Ishaan Gulrajani, Faruk Ahmed, Martin Arjovsky, Vincent Dumoulin, Aaron Courville
Add an identifier
Abstract:Generative Adversarial Networks (GANs) are powerful generative models, but
suffer from training instability. The recently proposed Wasserstein GAN (WGAN)
makes progress toward stable training of GANs, but sometimes can still generate
only low-quality samples or fail to converge. We find that these problems are
often due to the use of weight clipping in WGAN to enforce a Lipschitz
constraint on the critic, which can lead to undesired behavior.
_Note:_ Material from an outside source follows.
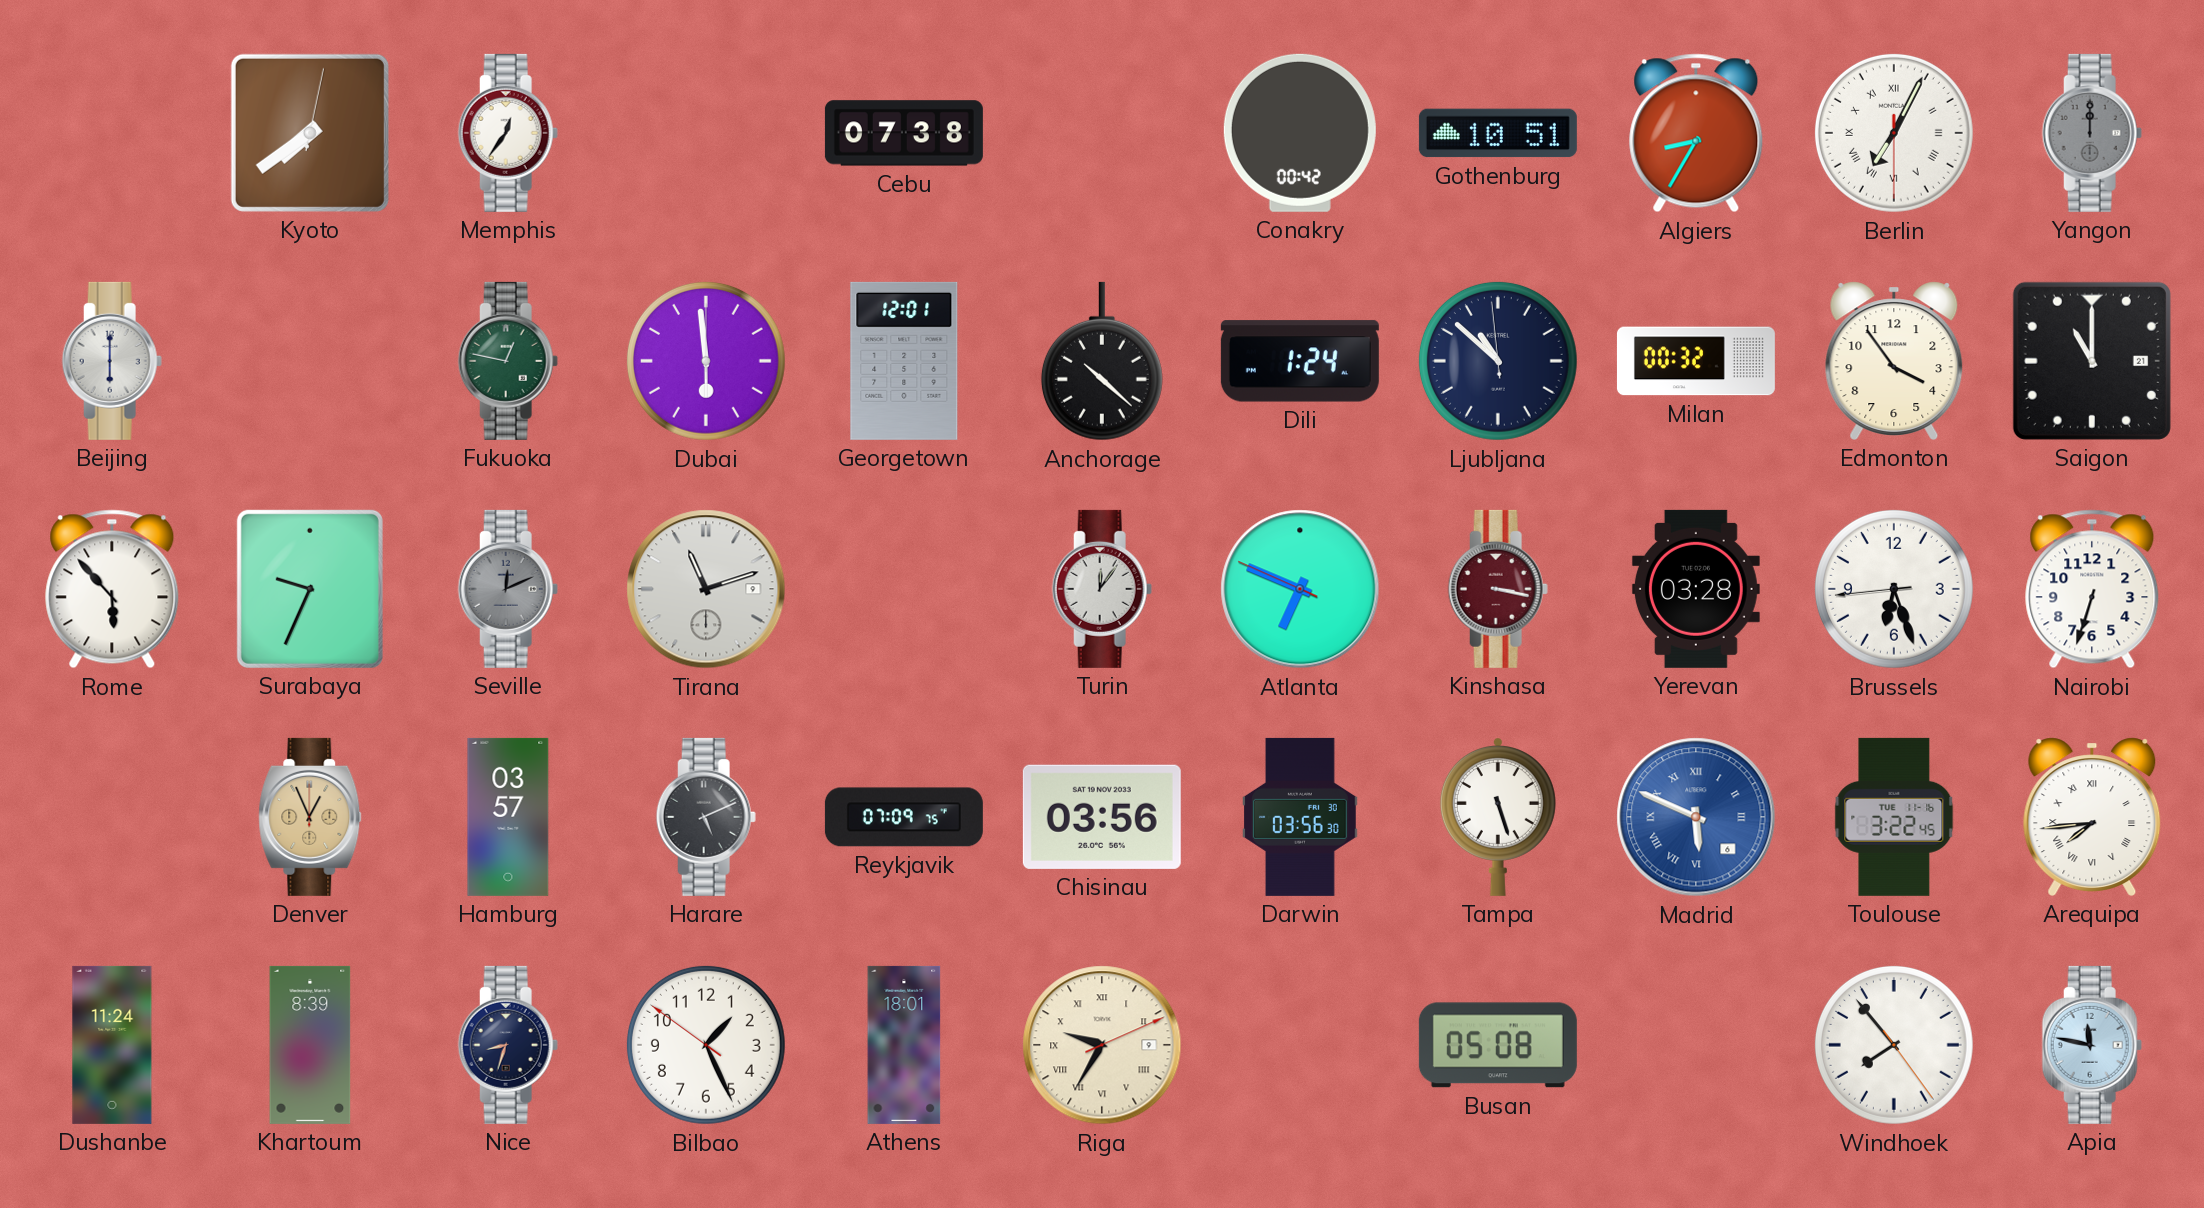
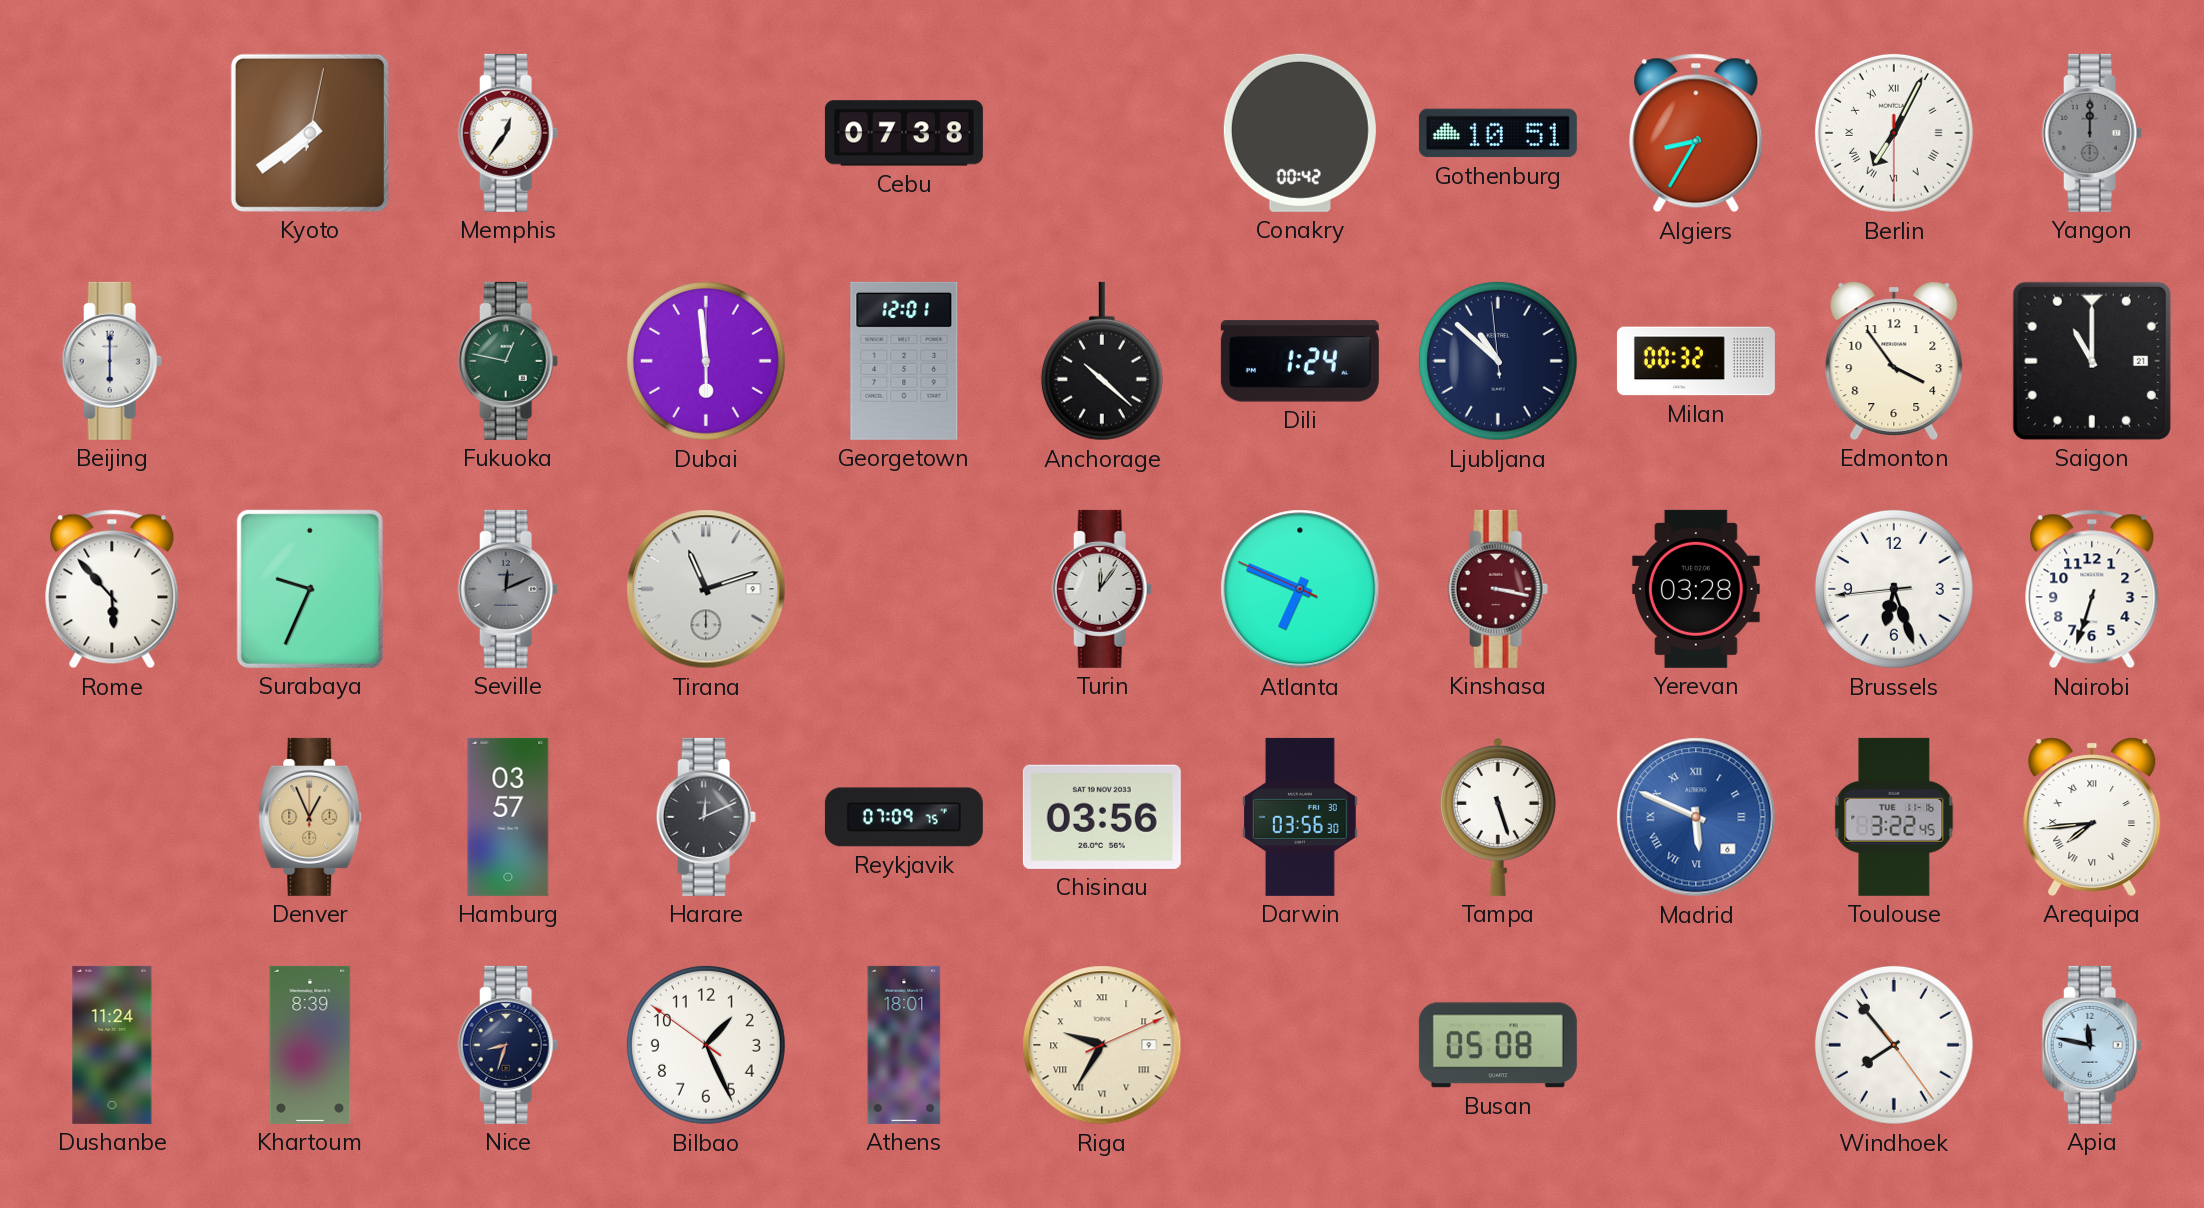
Harare: 5:11 -> 12:11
We propose an
alternative to clipping weights: penalize the n ...
In Appendix F, the authors say "The generator and critic are residual networks; we use pre-activation residual blocks with two 3 × 3 convolutional layers each and ReLU nonlinearity."
Based on this, I'm thinking something like
def resblock(x, training=False):
y = conv1(x)
y = bn1(x, training=training)
y = relu(x)
y = conv2(x)
y = bn2(x, training=training)
return relu(y + matmul(W, x))
where W is some trainable weight matrix sized correctly to account for whatever padding is being used in the conv layers. I'm not really sure what's meant by "pre-activation residual blocks" though and generally, I'm not sure if I've got the implementation quite right.